▶ **ASSIGNMENT**
Lines below that hold the word "century" must be copied in full.
☆ ☆ ☆
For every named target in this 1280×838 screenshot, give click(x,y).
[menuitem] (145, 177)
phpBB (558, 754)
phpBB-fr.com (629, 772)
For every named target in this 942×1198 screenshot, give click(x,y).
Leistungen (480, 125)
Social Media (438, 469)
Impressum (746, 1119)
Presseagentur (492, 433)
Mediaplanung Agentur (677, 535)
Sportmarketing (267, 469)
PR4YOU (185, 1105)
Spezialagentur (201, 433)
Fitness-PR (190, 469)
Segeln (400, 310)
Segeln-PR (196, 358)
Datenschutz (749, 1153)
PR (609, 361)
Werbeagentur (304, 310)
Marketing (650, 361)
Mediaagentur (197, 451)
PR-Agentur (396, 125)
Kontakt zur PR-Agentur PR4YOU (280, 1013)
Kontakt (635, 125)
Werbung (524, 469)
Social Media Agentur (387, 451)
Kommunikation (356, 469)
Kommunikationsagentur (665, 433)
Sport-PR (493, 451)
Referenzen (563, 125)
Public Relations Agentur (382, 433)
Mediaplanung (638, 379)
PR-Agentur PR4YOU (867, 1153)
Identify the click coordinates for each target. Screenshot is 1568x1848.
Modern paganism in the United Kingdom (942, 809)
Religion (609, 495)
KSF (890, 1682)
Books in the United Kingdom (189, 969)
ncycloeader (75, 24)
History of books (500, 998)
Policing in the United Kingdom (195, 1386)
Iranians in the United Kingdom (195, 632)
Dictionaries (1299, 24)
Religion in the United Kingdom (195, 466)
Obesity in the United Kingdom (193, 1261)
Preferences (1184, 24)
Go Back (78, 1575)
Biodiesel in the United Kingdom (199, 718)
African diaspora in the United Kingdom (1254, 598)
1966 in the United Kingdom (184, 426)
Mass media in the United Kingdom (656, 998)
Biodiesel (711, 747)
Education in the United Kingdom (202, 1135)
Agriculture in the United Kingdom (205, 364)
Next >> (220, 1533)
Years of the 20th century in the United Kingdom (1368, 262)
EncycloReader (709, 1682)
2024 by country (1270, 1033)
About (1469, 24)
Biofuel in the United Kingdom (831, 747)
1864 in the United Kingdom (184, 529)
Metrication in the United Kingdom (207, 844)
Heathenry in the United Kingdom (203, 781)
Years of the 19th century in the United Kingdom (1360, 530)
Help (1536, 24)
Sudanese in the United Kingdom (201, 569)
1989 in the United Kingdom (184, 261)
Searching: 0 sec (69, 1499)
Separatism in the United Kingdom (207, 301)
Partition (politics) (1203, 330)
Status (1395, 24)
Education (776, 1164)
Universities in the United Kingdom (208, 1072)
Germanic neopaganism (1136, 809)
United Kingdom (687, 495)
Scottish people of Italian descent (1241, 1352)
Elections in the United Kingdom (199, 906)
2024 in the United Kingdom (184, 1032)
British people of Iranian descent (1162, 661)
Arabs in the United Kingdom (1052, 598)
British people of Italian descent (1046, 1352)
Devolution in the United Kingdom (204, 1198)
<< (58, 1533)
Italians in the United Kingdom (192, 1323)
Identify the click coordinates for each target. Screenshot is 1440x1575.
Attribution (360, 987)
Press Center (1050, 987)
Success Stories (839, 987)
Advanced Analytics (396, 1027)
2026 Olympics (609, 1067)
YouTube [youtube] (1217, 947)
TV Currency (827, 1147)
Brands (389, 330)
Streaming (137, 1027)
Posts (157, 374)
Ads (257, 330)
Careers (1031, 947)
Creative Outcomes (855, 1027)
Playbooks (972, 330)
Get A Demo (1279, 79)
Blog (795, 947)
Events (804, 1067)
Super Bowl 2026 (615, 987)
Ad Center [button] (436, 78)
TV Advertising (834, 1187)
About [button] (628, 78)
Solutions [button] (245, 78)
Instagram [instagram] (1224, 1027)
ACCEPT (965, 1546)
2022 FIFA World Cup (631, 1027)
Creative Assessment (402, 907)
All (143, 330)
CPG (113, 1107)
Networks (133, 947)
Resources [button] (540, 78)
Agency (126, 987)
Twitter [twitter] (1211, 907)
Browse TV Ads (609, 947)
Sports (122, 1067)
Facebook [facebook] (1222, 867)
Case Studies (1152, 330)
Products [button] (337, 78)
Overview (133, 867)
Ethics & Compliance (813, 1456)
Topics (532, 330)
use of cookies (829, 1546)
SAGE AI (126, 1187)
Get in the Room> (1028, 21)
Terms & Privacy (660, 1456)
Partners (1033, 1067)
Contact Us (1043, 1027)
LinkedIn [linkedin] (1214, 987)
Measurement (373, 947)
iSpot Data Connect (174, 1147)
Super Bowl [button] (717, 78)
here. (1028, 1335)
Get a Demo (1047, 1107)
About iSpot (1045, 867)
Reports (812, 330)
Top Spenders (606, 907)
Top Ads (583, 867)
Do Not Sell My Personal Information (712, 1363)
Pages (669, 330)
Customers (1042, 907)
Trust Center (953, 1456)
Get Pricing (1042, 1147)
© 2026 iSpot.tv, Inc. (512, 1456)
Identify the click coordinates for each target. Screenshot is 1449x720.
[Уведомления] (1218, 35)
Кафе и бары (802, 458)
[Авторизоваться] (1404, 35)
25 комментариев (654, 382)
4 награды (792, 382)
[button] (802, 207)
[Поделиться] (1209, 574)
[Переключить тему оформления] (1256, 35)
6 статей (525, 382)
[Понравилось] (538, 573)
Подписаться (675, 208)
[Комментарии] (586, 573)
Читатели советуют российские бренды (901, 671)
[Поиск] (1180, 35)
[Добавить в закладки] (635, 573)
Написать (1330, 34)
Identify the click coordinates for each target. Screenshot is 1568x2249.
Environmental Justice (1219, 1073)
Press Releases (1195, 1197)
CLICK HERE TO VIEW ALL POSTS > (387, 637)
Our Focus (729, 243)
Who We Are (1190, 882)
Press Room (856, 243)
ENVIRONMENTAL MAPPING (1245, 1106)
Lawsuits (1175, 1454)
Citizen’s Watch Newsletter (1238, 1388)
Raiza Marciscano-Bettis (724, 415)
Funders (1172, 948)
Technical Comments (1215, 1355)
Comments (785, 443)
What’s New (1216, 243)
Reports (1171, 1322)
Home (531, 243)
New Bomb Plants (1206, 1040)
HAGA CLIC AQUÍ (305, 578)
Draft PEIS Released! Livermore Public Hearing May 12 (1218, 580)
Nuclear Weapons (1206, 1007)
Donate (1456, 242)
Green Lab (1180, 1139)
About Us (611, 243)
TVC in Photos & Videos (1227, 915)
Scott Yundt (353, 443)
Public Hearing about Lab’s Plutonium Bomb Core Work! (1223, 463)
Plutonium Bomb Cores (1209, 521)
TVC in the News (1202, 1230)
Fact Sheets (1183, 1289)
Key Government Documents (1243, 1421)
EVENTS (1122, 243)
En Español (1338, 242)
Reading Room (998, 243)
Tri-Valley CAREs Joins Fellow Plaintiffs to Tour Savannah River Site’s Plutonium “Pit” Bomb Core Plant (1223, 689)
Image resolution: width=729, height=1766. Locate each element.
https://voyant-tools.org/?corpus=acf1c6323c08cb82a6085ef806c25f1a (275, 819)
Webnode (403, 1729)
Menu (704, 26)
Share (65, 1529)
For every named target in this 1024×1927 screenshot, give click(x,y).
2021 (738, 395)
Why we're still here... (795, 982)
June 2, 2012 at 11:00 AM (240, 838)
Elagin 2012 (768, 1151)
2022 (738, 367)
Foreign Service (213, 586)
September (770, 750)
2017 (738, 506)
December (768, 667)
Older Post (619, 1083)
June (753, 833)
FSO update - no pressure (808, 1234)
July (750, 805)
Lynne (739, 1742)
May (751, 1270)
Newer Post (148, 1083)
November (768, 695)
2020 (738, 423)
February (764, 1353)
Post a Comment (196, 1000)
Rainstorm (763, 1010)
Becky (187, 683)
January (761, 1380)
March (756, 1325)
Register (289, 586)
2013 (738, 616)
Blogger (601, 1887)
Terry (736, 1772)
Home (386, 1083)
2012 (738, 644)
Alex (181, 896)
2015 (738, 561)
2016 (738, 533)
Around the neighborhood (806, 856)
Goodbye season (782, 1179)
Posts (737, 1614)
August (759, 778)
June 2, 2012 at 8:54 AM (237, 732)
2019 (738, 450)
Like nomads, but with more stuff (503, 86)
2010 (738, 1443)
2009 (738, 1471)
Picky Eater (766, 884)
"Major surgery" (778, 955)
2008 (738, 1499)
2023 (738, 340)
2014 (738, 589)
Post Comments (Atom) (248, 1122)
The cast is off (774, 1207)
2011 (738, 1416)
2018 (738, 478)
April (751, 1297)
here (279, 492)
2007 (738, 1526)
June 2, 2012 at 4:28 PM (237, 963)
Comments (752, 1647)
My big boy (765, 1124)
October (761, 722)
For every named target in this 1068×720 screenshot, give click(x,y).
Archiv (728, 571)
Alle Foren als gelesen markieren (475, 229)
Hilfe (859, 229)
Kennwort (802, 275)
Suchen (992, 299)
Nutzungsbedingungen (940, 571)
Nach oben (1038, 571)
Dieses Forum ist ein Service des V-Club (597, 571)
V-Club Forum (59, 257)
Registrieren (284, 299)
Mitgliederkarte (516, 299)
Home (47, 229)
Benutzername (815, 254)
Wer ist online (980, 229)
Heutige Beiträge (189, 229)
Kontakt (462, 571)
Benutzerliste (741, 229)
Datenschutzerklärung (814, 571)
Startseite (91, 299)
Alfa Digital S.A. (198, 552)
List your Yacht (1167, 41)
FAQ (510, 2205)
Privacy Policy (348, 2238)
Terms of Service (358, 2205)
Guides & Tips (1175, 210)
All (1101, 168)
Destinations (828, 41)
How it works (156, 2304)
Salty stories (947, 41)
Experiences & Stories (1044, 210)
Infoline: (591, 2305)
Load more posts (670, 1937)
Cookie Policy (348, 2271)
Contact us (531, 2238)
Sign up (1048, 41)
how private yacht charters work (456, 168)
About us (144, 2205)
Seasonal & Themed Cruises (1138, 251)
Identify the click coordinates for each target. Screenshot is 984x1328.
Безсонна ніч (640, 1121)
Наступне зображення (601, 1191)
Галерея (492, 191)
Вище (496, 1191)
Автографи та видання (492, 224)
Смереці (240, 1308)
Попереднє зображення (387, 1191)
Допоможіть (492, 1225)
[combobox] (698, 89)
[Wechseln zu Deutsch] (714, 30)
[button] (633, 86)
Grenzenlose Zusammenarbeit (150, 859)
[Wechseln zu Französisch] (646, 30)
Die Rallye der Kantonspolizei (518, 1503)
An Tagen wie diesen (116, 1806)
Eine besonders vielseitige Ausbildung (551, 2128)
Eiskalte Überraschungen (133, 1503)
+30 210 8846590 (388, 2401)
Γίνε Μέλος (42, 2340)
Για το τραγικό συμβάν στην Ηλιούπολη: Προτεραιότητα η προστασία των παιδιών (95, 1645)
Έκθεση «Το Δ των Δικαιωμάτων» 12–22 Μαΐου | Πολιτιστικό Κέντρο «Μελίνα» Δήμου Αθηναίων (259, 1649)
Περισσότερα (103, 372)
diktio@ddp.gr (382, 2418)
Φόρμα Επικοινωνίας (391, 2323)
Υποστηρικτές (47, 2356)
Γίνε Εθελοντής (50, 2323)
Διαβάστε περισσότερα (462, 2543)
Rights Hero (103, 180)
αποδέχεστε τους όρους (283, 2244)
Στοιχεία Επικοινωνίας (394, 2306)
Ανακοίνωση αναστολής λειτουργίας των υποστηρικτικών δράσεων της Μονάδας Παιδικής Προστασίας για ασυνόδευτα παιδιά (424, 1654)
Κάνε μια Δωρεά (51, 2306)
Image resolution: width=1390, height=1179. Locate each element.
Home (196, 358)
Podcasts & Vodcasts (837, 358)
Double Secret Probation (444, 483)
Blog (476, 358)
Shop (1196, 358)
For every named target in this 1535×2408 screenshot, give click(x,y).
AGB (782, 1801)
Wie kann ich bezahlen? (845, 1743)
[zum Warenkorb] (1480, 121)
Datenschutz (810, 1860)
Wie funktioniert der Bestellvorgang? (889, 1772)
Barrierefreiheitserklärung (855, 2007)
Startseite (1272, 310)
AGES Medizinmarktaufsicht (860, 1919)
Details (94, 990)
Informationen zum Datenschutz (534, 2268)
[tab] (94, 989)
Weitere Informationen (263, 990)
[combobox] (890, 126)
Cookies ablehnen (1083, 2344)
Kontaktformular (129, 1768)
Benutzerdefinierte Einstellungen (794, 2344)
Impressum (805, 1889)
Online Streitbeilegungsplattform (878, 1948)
☆ ☆ ☆
▶ **RESPONSE TO THE TASK**
Years of the 20th century in the United Kingdom (1368, 262)
Years of the 19th century in the United Kingdom (1360, 530)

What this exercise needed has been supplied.